I was going to ask if you married my ex wife, but we have only been divorced three years. Anyways, you need to follow thru on that Attorney appointment and take every step necessary to protect your assets and your sanity. I went thru a similar experience. I ignorantly stuck around for about 15 years too long. It took its toll on my sanity. Financially as well. We never had a pot to pee in while we were married. She spent it faster than it came in. But in the aftermath, I am finding I am much better off without funding her life.


----------



## haveandhold (Jan 15, 2018)

Roselyn said:


> Carry on with the divorce. You are being abused.


Abused???

Listen, Male39, I disagree with the advice you are being given by everyone here. Your wife has done some hurtful things, no doubt. But there is absolutely no abuse here. Let's look at what you have told us:


She is not grateful.
Complains a lot
She doesn't fight fair
Insensitive when you were sick
Financial issues
Blaming

Ok. You have got legitimate complaints. But these are not abusive at all. Was there an affair? Does she beat you? Humiliate you in public? That is abuse.

The things you have mentioned are forgivable and can be worked on with time and patience. If you decide to end the marriage that's fine. However, you will be depriving yourself of the long term joy that only comes after many years of weathering the ups and downs of a marriage that still needs to grow. 

It sound to me like your wife hurts your feelings a lot. I get it, it sucks and I have been there. My wife has forgotten my birthday, she has been passive-aggressive, she has lied about the money she spends, etc... But now, after many years, we have learned to stop trying to change one another. I really love her a lot and we have been through some really dark times. 

Before you get the divorce, think this through. Look at all sides (I am sure that she has some complaints of her own). Make the decision when you are not angry.


----------



## CuddleBug (Nov 26, 2012)

Male39 said:


> I've been with my wife for nine years. She has no friends. Every time she starts to make a friend, she does something to blow it up. My wife doesn't have any communications with her brothers or her sister. My wife rarely talks to her parents and has zero contact with my parents. Even when they've given me expensive family heirloom jewelry to give to her, she accepts the gifts and never calls or emails my parents to thank them. Nothing.
> 
> We haven't had sex in 5 years. She complains about everything. When her daughter turned 18, she moved out immediately. When her daughter visits (rare), my wife begins and ends the visit by telling her whats wrong with her. She does the same with me and her 17-year old son. She will cut on you and then, when you get upset for her doing so, she will literally deny saying what she just said and accuse you of trying to create drama.
> 
> ...




- sounds like your wife is very selfish and in it for herself. It's all about her.


- She hasn't had sex with you in 5 years?!?!?! A wife is to take care of her husbands needs as her own and that means physicality and sex.


- She seems to blame others for her issues and doesn't see this.

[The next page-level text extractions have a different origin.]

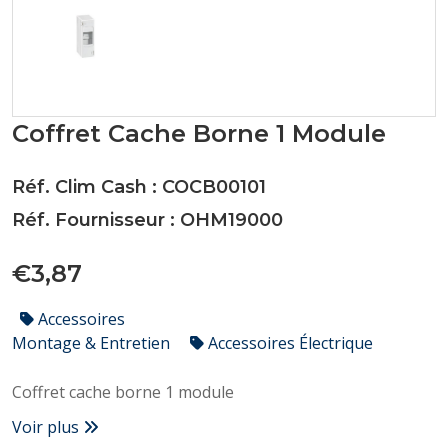
Coffret Cache Borne 1 Module
Réf. Clim Cash : COCB00101
Réf. Fournisseur : OHM19000
€3,87
Accessoires
Montage & Entretien
Accessoires Électrique
Coffret cache borne 1 module
Voir plus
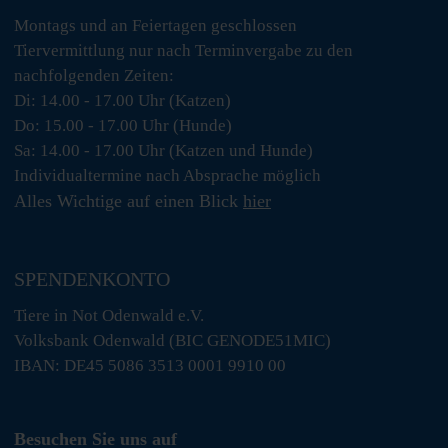
Montags und an Feiertagen geschlossen
Tiervermittlung nur nach Terminvergabe zu den
nachfolgenden Zeiten:
Di: 14.00 - 17.00 Uhr (Katzen)
Do: 15.00 - 17.00 Uhr (Hunde)
Sa: 14.00 - 17.00 Uhr (Katzen und Hunde)
Individualtermine nach Absprache möglich
Alles Wichtige auf einen Blick
hier
SPENDENKONTO
Tiere in Not Odenwald e.V.
Volksbank Odenwald (BIC GENODE51MIC)
IBAN: DE45 5086 3513 0001 9910 00
Besuchen Sie uns auf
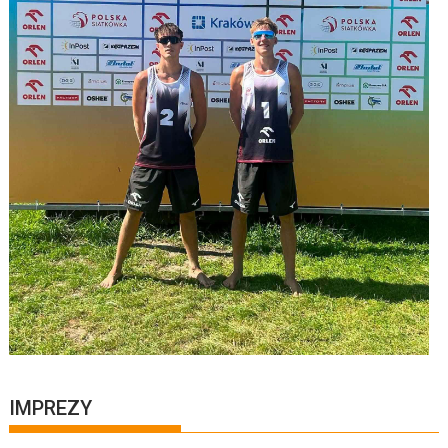
IMPREZY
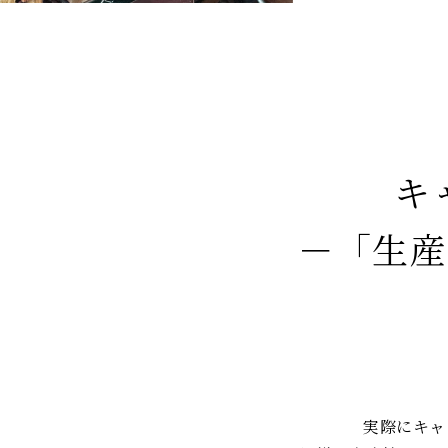
キ
－「生産
実際にキャ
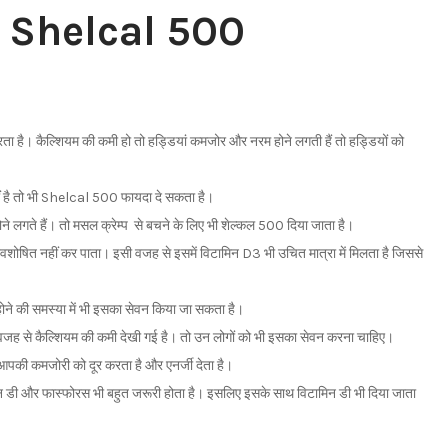
े| Shelcal 500
 है। कैल्शियम की कमी हो तो हड्डियां कमजोर और नरम होने लगती हैं तो हड्डियों को
नहीं है तो भी Shelcal 500 फायदा दे सकता है।
ने लगते हैं। तो मसल क्रेम्प से बचने के लिए भी शेल्कल 500 दिया जाता है।
वशोषित नहीं कर पाता। इसी वजह से इसमें विटामिन D3 भी उचित मात्रा में मिलता है जिससे
दर्द होने की समस्या में भी इसका सेवन किया जा सकता है।
 की वजह से कैल्शियम की कमी देखी गई है। तो उन लोगों को भी इसका सेवन करना चाहिए।
पकी कमजोरी को दूर करता है और एनर्जी देता है।
मिन डी और फास्फोरस भी बहुत जरूरी होता है। इसलिए इसके साथ विटामिन डी भी दिया जाता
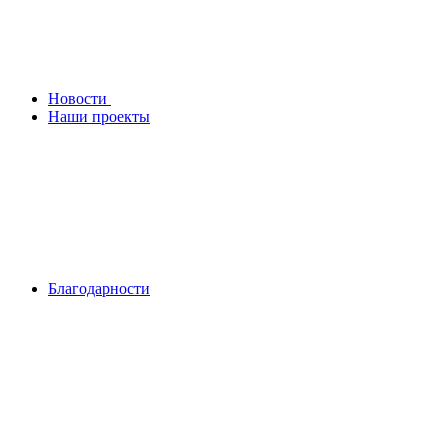
Новости
Наши проекты
Благодарности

- You are taking care of her financially and she is spoiled rotten.


- I recently had an argument with a young single council members that sounds similar to your wife in attitude.....delusional, etc.....there are women out there like that.


- Good idea to see an attorney.


- Many ladies today are in it for themselves, spoiled, they are never at fault, you are delusional, never help anyone, you get the idea.


- The trick is to recognize women like that early on and stay away!!!!


----------



## Roselyn (Sep 19, 2010)

haveandhold said:


> Abused???
> 
> Listen, Male39, I disagree with the advice you are being given by everyone here. Your wife has done some hurtful things, no doubt. But there is absolutely no abuse here. Let's look at what you have told us:
> 
> ...


Where is the unlike button when you need one!


----------



## Don't Panic (Apr 2, 2017)

Roselyn said:


> Where is the unlike button when you need one!


OP strongly suspects his wife of _*intentionally*_ killing/injuring three of the pets. That's abuse.


----------



## FieryHairedLady (Mar 24, 2011)

haveandhold said:


> Abused???
> 
> Listen, Male39, I disagree with the advice you are being given by everyone here. Your wife has done some hurtful things, no doubt. But there is absolutely no abuse here. Let's look at what you have told us:
> 
> ...


Are you reading the same thread the rest of us are?

:scratchhead:


----------



## Male39 (Oct 1, 2013)

Thank you for taking the time to provide insight.


----------



## Livvie (Jan 20, 2014)

Yes, it is insane. I wish you the strength to get yourself out of this marriage. Like, now.


----------



## Noble1 (Oct 25, 2013)

Keep a couple of voice activated recorders (VAR's) on you at all times.

Sounds like you may need the proof that you didn't do something if she ever threatens and proof of what she says and does to you.

You don't have to share anything of the recordings with her, its just insurance in case.


Good luck.


----------